The Théâtre des Champs-Elysées is without a doubt one of the greatest concert houses in Paris. Built in 1913, it is one of the rare buildings to have been elaborated solely by artists: the architects Henry Van de Velde then Auguste Perret, the painter and sculptor Antoine Bourdelle, the painter Maurice Denis, and the crystal worker René Lalique to name only but a few.

The restoration of the Grande Salle devoted to lyrical performances, symphonic concerts and to dance was decided in 1985. Two years later on the 23th of September 1987, the theatre reopened its doors completely renovated. Fifteen years later a new renovation campaign was laid out. The objectives were to replace aging equipment, protect certain rooms of the theatre from wearing out and to ameliorate the comfort of both the spectators and the artists.
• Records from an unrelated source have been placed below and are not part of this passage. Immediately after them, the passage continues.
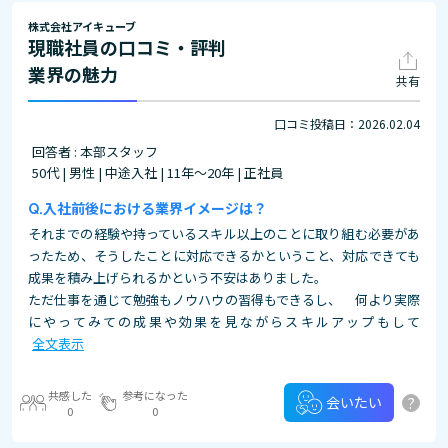
株式会社アイキューブ
現職社員の口コミ・評判
業界の魅力
共有
口コミ投稿日：2026.02.04
回答者 : 本部スタッフ
50代 | 男性 | 中途入社 | 11年～20年 | 正社員
入社前後における業界イメージは？
それまでの経験や持っているスキル以上のことに取り組む必要があ
ったため、そうしたことに対応できるかということ、対応できても
成果を積み上げられるかという不安はありました。
ただ仕事を通じて勉強もノウハウの習得もできるし、 何より実際
にやってみての成果や効果を見ながらスキルアップもして
全文表示
共感した
参考になった
?
会いたい
0
0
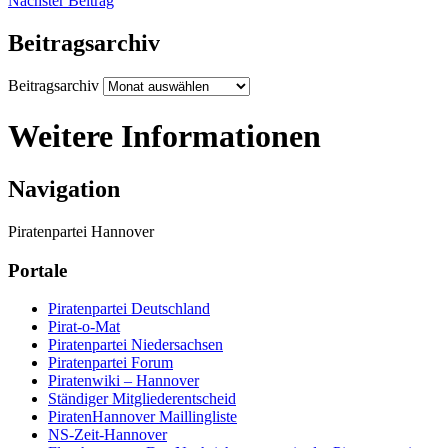
Nächster Beitrag
Beitragsarchiv
Beitragsarchiv
Weitere Informationen
Navigation
Piratenpartei Hannover
Portale
Piratenpartei Deutschland
Pirat-o-Mat
Piratenpartei Niedersachsen
Piratenpartei Forum
Piratenwiki – Hannover
Ständiger Mitgliederentscheid
PiratenHannover Maillingliste
NS-Zeit-Hannover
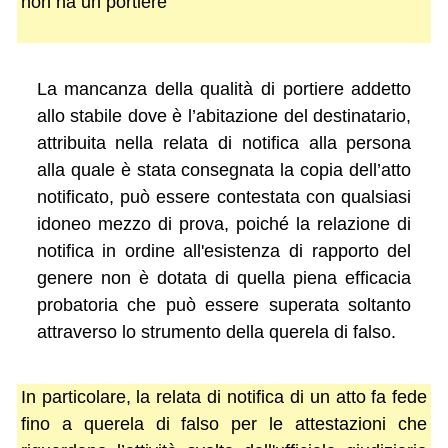
non ha un portiere
La mancanza della qualità di portiere addetto
allo stabile dove è l’abitazione del destinatario,
attribuita nella relata di notifica alla persona
alla quale è stata consegnata la copia dell’atto
notificato, può essere contestata con qualsiasi
idoneo mezzo di prova, poiché la relazione di
notifica in ordine all'esistenza di rapporto del
genere non è dotata di quella piena efficacia
probatoria che può essere superata soltanto
attraverso lo strumento della querela di falso.
In particolare, la relata di notifica di un atto fa fede
fino a querela di falso per le attestazioni che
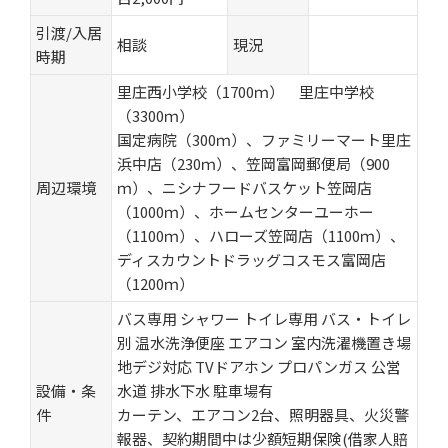
引渡/入居
相談
現況
時期
里庄西小学校（1700ｍ） 里庄中学校
（3300ｍ）
国定病院（300ｍ）、ファミリーマート里庄
浜中店（230ｍ）、笠岡富岡郵便局（900
周辺環境
ｍ）、ニシナフードバスケット笠岡店
（1000ｍ）、ホームセンターユーホー
（1100ｍ）、ハローズ笠岡店（1100ｍ）、
ディスカウントドラッグコスモス富岡店
（1200ｍ）
バス専用
シャワー
トイレ専用
バス・トイレ
別
温水洗浄便座
エアコン
室内洗濯機置き場
地デジ対応
TVドアホン
プロパンガス
公営
設備・条
水道
排水下水
駐車場有
件
カーテン、エアコン2台、照明器具、火災警
報器、契約期間中は少額短期保険(借家人賠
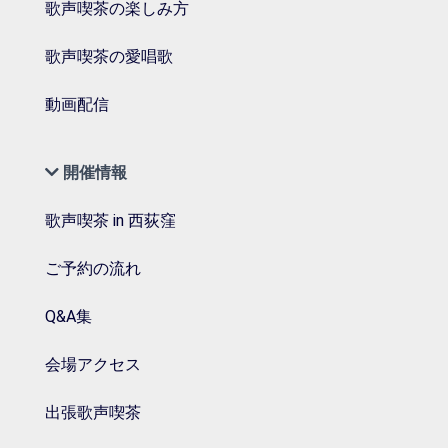
歌声喫茶の楽しみ方
歌声喫茶の愛唱歌
動画配信
開催情報
歌声喫茶 in 西荻窪
ご予約の流れ
Q&A集
会場アクセス
出張歌声喫茶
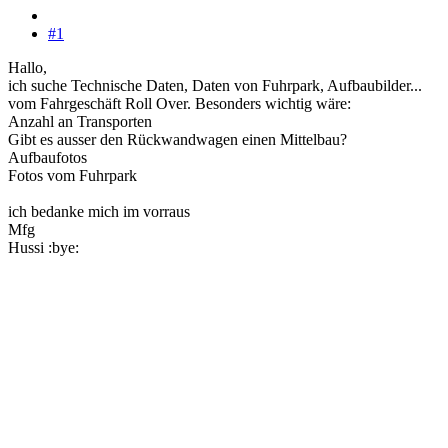
#1
Hallo,
ich suche Technische Daten, Daten von Fuhrpark, Aufbaubilder...
vom Fahrgeschäft Roll Over. Besonders wichtig wäre:
Anzahl an Transporten
Gibt es ausser den Rückwandwagen einen Mittelbau?
Aufbaufotos
Fotos vom Fuhrpark
ich bedanke mich im vorraus
Mfg
Hussi :bye:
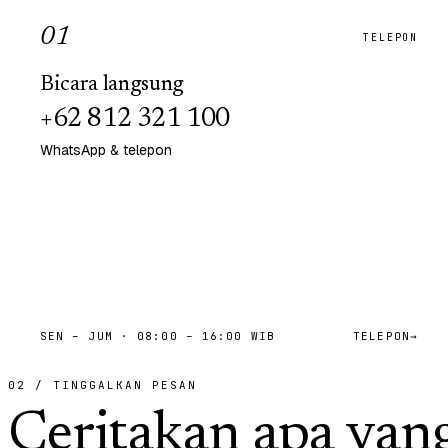
0
1
TELEPON
Bicara langsung
+62 812 321 100
WhatsApp & telepon
SEN – JUM · 08:00 – 16:00 WIB
TELEPON
→
02 / TINGGALKAN PESAN
Ceritakan apa yan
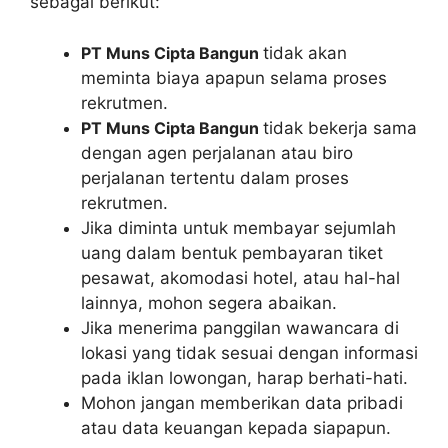
sebagai berikut:
PT Muns Cipta Bangun
tidak akan
meminta biaya apapun selama proses
rekrutmen.
PT Muns Cipta Bangun
tidak bekerja sama
dengan agen perjalanan atau biro
perjalanan tertentu dalam proses
rekrutmen.
Jika diminta untuk membayar sejumlah
uang dalam bentuk pembayaran tiket
pesawat, akomodasi hotel, atau hal-hal
lainnya, mohon segera abaikan.
Jika menerima panggilan wawancara di
lokasi yang tidak sesuai dengan informasi
pada iklan lowongan, harap berhati-hati.
Mohon jangan memberikan data pribadi
atau data keuangan kepada siapapun.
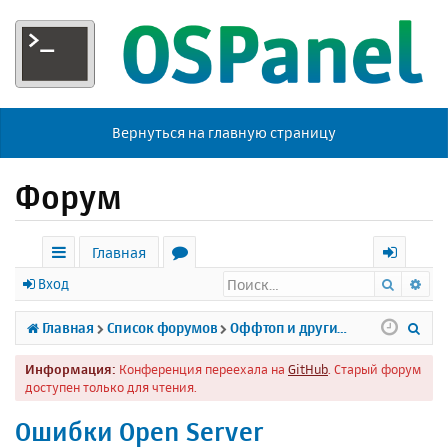
Вернуться на главную страницу
Форум
Главная
Поиск
Ра
с
о
х
Вход
ы
р
о
П
Главная
Список форумов
Оффтоп и другие темы
л
у
д
о
Информация:
Конференция переехала на
GitHub
. Старый форум
к
м
и
доступен только для чтения.
и
ы
с
Oшибки Open Server
к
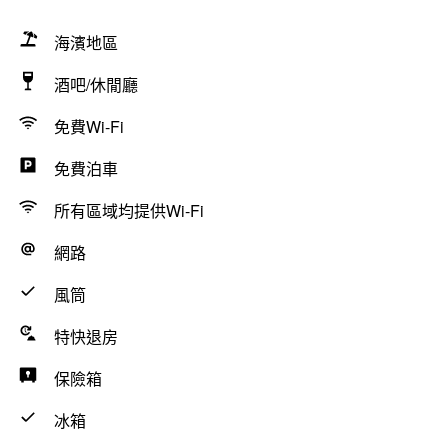
海濱地區
酒吧/休閒廳
免費Wi-Fi
免費泊車
所有區域均提供Wi-Fi
網路
風筒
特快退房
保險箱
冰箱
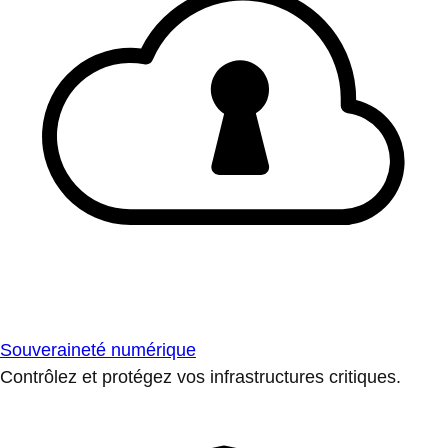
Souveraineté numérique
Contrôlez et protégez vos infrastructures critiques.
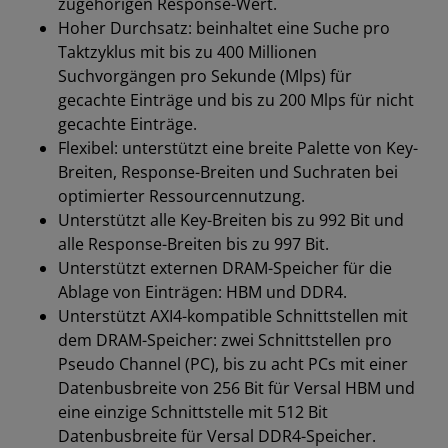
zugehörigen Response-Wert.
Hoher Durchsatz: beinhaltet eine Suche pro
Taktzyklus mit bis zu 400 Millionen
Suchvorgängen pro Sekunde (Mlps) für
gecachte Einträge und bis zu 200 Mlps für nicht
gecachte Einträge.
Flexibel: unterstützt eine breite Palette von Key-
Breiten, Response-Breiten und Suchraten bei
optimierter Ressourcennutzung.
Unterstützt alle Key-Breiten bis zu 992 Bit und
alle Response-Breiten bis zu 997 Bit.
Unterstützt externen DRAM-Speicher für die
Ablage von Einträgen: HBM und DDR4.
Unterstützt AXI4-kompatible Schnittstellen mit
dem DRAM-Speicher: zwei Schnittstellen pro
Pseudo Channel (PC), bis zu acht PCs mit einer
Datenbusbreite von 256 Bit für Versal HBM und
eine einzige Schnittstelle mit 512 Bit
Datenbusbreite für Versal DDR4-Speicher.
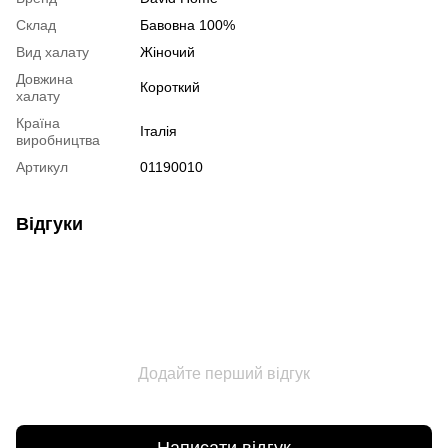
Склад
Бавовна 100%
Вид халату
Жіночий
Довжина
Короткий
халату
Країна
Італія
виробництва
Артикул
01190010
Відгуки
Додайте перший відгук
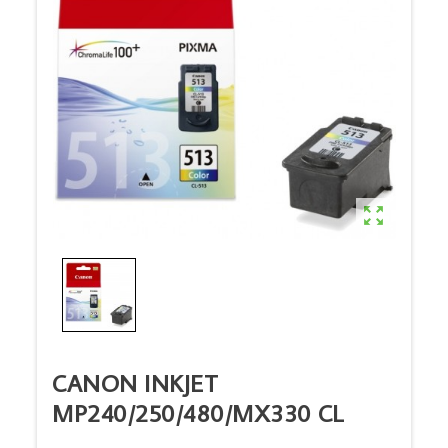

CANON INKJET
MP240/250/480/MX330 CL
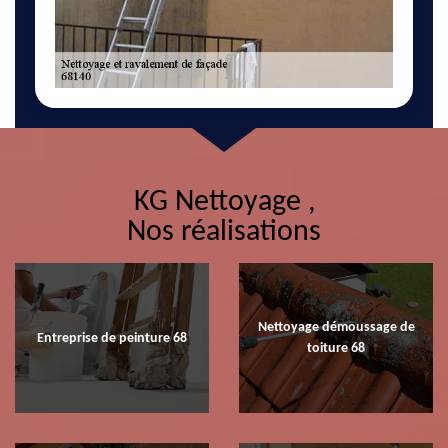
KG Nettoyage ,
Nos réalisations
Nettoyage démoussage de
Entreprise de peinture 68
toiture 68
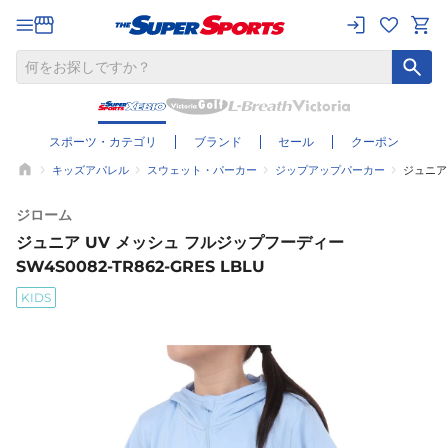
スポーツ・カテゴリ
ブランド
セール
クーポン
キッズアパレル
スウェット・パーカー
ジップアップパーカー
ジュニア 
ジローム
ジュニア UV メッシュ フルジップフーディー
SW4S0082-TR862-GRES LBLU
KIDS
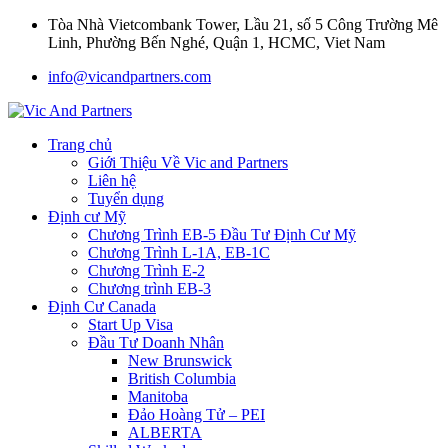
Tòa Nhà Vietcombank Tower, Lầu 21, số 5 Công Trường Mê
Linh, Phường Bến Nghé, Quận 1, HCMC, Viet Nam
info@vicandpartners.com
Trang chủ
Giới Thiệu Về Vic and Partners
Liên hệ
Tuyển dụng
Định cư Mỹ
Chương Trình EB-5 Đầu Tư Định Cư Mỹ
Chương Trình L-1A, EB-1C
Chương Trình E-2
Chương trình EB-3
Định Cư Canada
Start Up Visa
Đầu Tư Doanh Nhân
New Brunswick
British Columbia
Manitoba
Đảo Hoàng Tử – PEI
ALBERTA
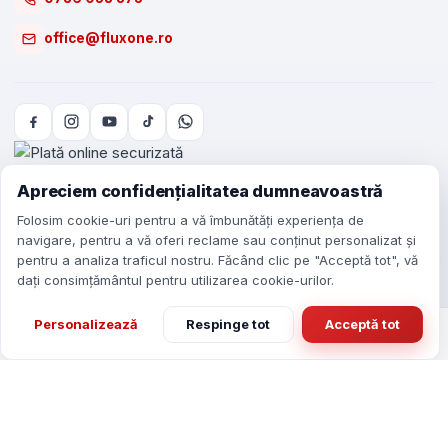
office@fluxone.ro
Apreciem confidențialitatea dumneavoastră
Folosim cookie-uri pentru a vă îmbunătăți experiența de
navigare, pentru a vă oferi reclame sau conținut personalizat și
Implementat prin Programul START-UP NATION 2018.
pentru a analiza traficul nostru. Făcând clic pe "Acceptă tot", vă
Toate drepturile rezervate
S.C. ASY SISTEMS APG S.R.L.
©
2026
dați consimțământul pentru utilizarea cookie-urilor.
Personalizează
Respinge tot
Acceptă tot
Favorite
0
Coș
0
Meniu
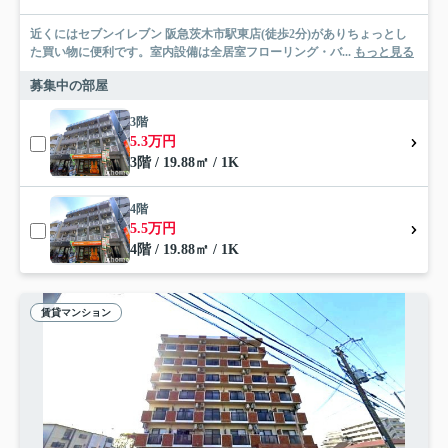
近くにはセブンイレブン 阪急茨木市駅東店(徒歩2分)がありちょっとし
た買い物に便利です。室内設備は全居室フローリング・バ...
もっと見る
募集中の部屋
3階
5.3万円
3階 / 19.88㎡ / 1K
4階
5.5万円
4階 / 19.88㎡ / 1K
賃貸マンション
These past years the main focus was placed on the marble façade, on the replacement of the floor rug by a wooden floor and on the replacement of the concert hall’s decoration by a new completely wooden structure, which would be more pleasing both aesthetically and acoustically.

The Théâtre des Champs-Elysées receives each year over 300,000 spectators and thousands of collaborating artists. The Théâtre des Champs-Elysées, milestone of French 20th century architecture, was in 1953 one of the first modern buildings to enter the ranks of the official “Monuments Historiques”.